Wednesday, November 18, 2009

The Joy Challenge: Day 6: Knowing my limits

If you are anything like me, then you tend to take on too much and then just blow up at everything and everyone around you because you are the one that has taken on too much! Well I am learning to read my body and what emotions I am feeling and realizing when it is time to say no, time to go home, time to go into my room and just shut the door….

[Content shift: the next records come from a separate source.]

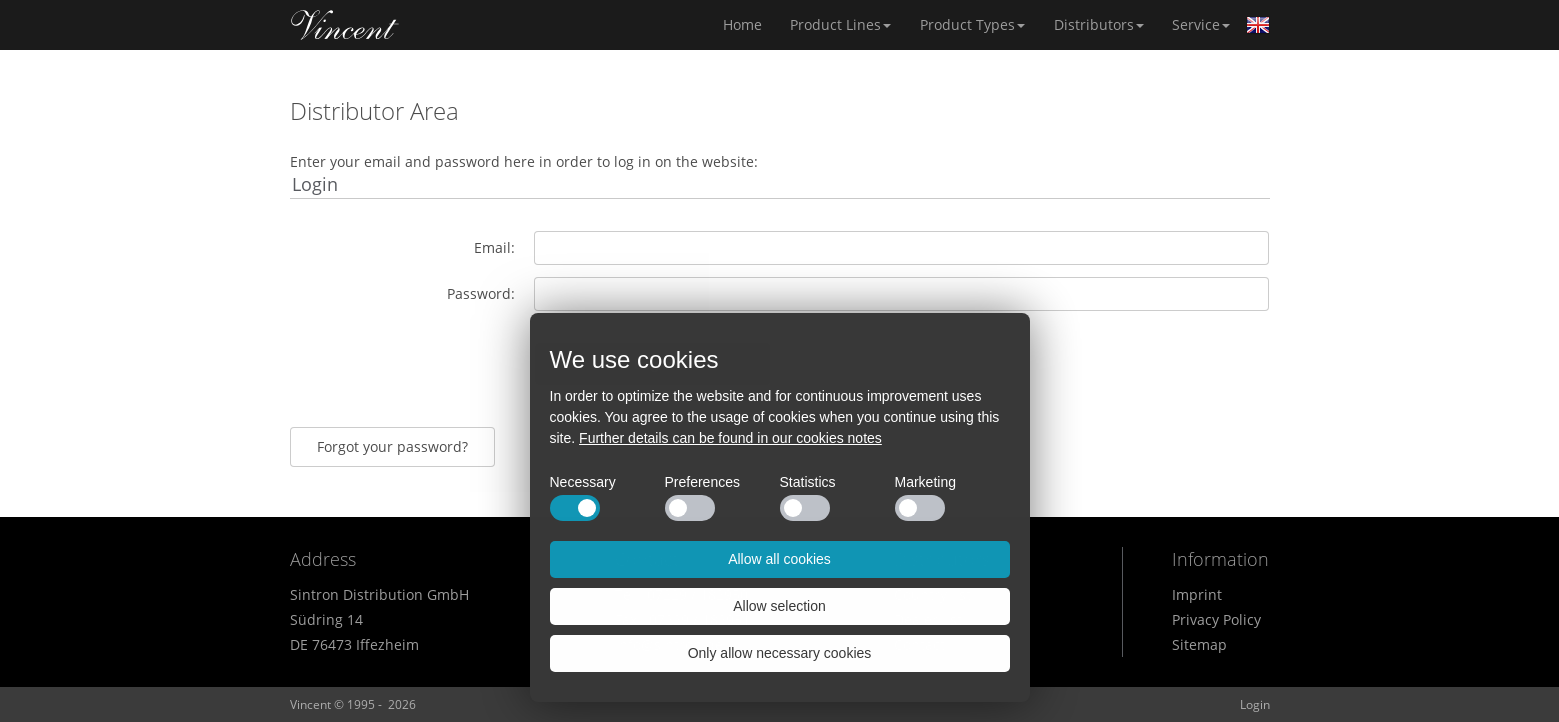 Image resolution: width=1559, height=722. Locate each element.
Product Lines (840, 24)
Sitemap (1199, 644)
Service (1201, 24)
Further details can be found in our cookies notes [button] (730, 438)
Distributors (1099, 24)
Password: (481, 293)
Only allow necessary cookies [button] (780, 653)
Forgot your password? (392, 446)
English (1258, 25)
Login (1255, 704)
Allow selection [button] (779, 606)
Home (345, 25)
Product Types (972, 24)
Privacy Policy (1216, 619)
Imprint (1197, 594)
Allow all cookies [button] (779, 559)
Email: (494, 247) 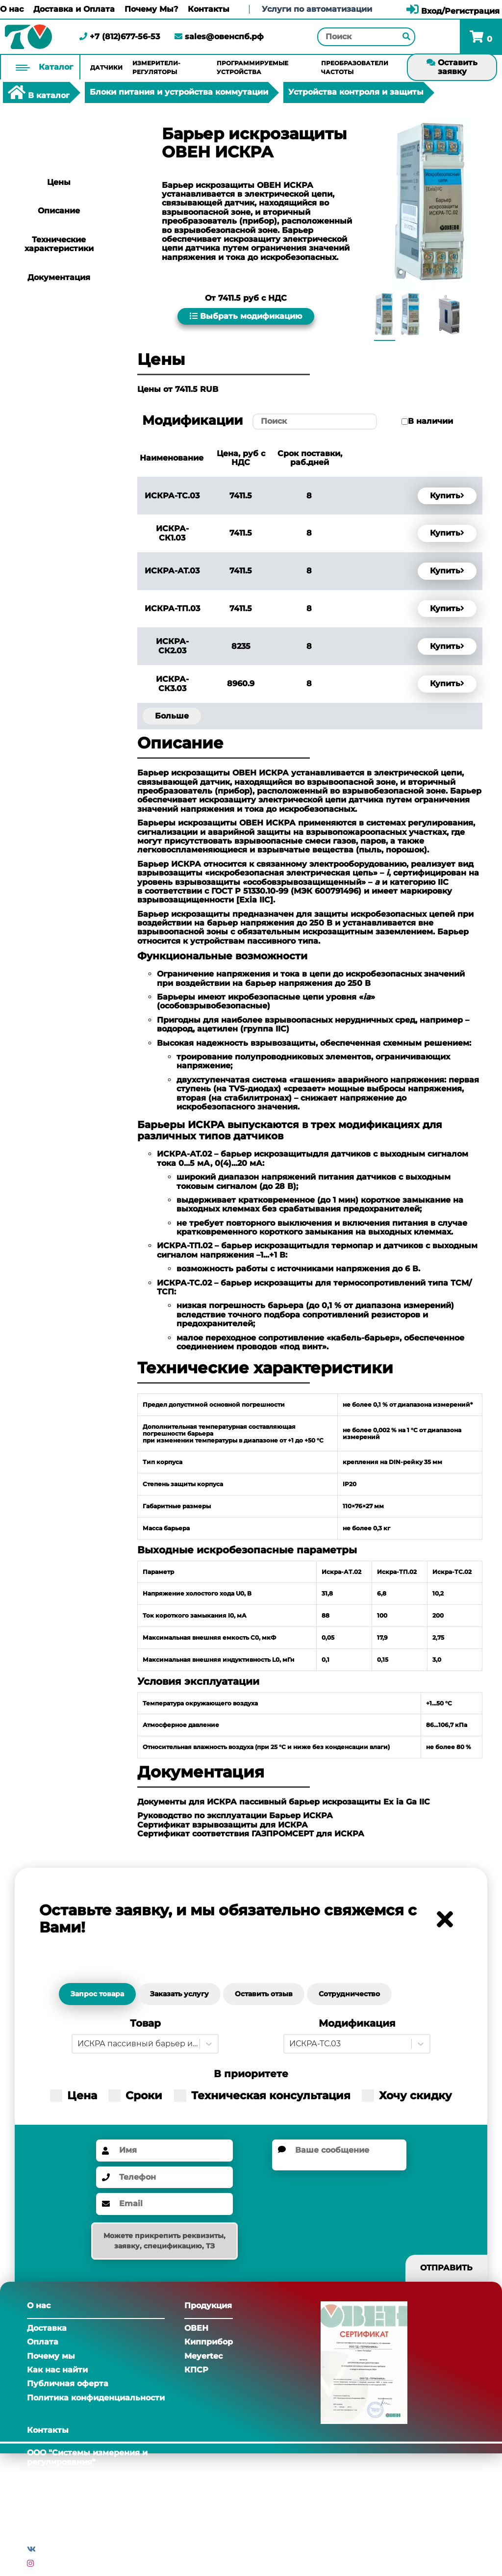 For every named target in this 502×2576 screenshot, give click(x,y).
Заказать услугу (179, 1993)
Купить (447, 495)
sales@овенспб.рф (219, 36)
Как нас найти (57, 2369)
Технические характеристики (59, 244)
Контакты (208, 9)
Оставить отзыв (264, 1993)
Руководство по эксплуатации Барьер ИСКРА (235, 1815)
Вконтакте (60, 2549)
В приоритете (251, 2074)
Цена (73, 2095)
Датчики (106, 67)
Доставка (47, 2328)
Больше (172, 716)
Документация (58, 277)
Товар (145, 2023)
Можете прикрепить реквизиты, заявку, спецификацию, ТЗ (164, 2240)
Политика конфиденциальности (96, 2397)
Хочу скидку (407, 2095)
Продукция (208, 2305)
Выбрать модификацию (246, 316)
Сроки (135, 2095)
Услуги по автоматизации (317, 9)
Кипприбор (208, 2341)
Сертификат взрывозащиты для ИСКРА (222, 1824)
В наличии (430, 421)
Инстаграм (59, 2563)
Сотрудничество (349, 1993)
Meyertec (203, 2356)
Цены (59, 182)
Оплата (42, 2341)
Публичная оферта (67, 2383)
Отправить (446, 2267)
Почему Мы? (151, 9)
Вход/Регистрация (453, 11)
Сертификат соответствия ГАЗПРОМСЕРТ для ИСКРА (250, 1833)
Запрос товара (97, 1993)
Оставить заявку (452, 67)
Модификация (357, 2023)
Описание (59, 210)
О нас (12, 9)
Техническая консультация (262, 2095)
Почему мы (51, 2356)
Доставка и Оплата (74, 9)
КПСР (196, 2369)
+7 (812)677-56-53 (119, 36)
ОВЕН (196, 2328)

Tuesday will be two weeks ago that I had sinus surgery and today I was feeling a lot of sinus pressure and on top of that had not 1 but 2 needed children…they both seemed to be fighting for my attention and this just make my heart hurt because I can't give them that attention that each of them is desiring. We went to dance and gymnastics on this beautiful, windy morning. We made it through the morning of getting dressed and having breakfast….but them once we got to class and I took Sydney to her dance class she didn't want to stay and I had to be in class with Noah so what is a mother to do when she is the only one (daddy a million miles away but not for long=)). I did what only a good mother does…yep I put her in the class stayed with her a few minutes so she could gain her confidence and then slowly eased my way out so Noah and I could go to gymnastics.

Well about 5 minutes into her class here she comes running to me like she has just lost her best friend. Before she shows up Noah is acting like he normally does, a boy, not listening, not doing what he is suppose to do….but magically when his twin sister shows up he wants to do it because she is doing the stretches….oh the bond they have. But I have to explain to her that this is Noah's class and she can't do the activities. That is hard for a 3 year old to really comprehend. I convince her to go back to her class and of course stay with her a few minutes and shoe her it is fun. She is comfortable and I slowly ease out again.

By the end of class we have some sort of meltdown of 3 year olds, mommy's head is pounding and this is where I feel the presence of God saying this is one of those times for me to know my limits and call it a day before I do or say something I regret. So we packed up and went home, fixed a great lunch and all went down for a nap! The Lord is teaching me so much through my children and I am grateful for each lesson that I am learning.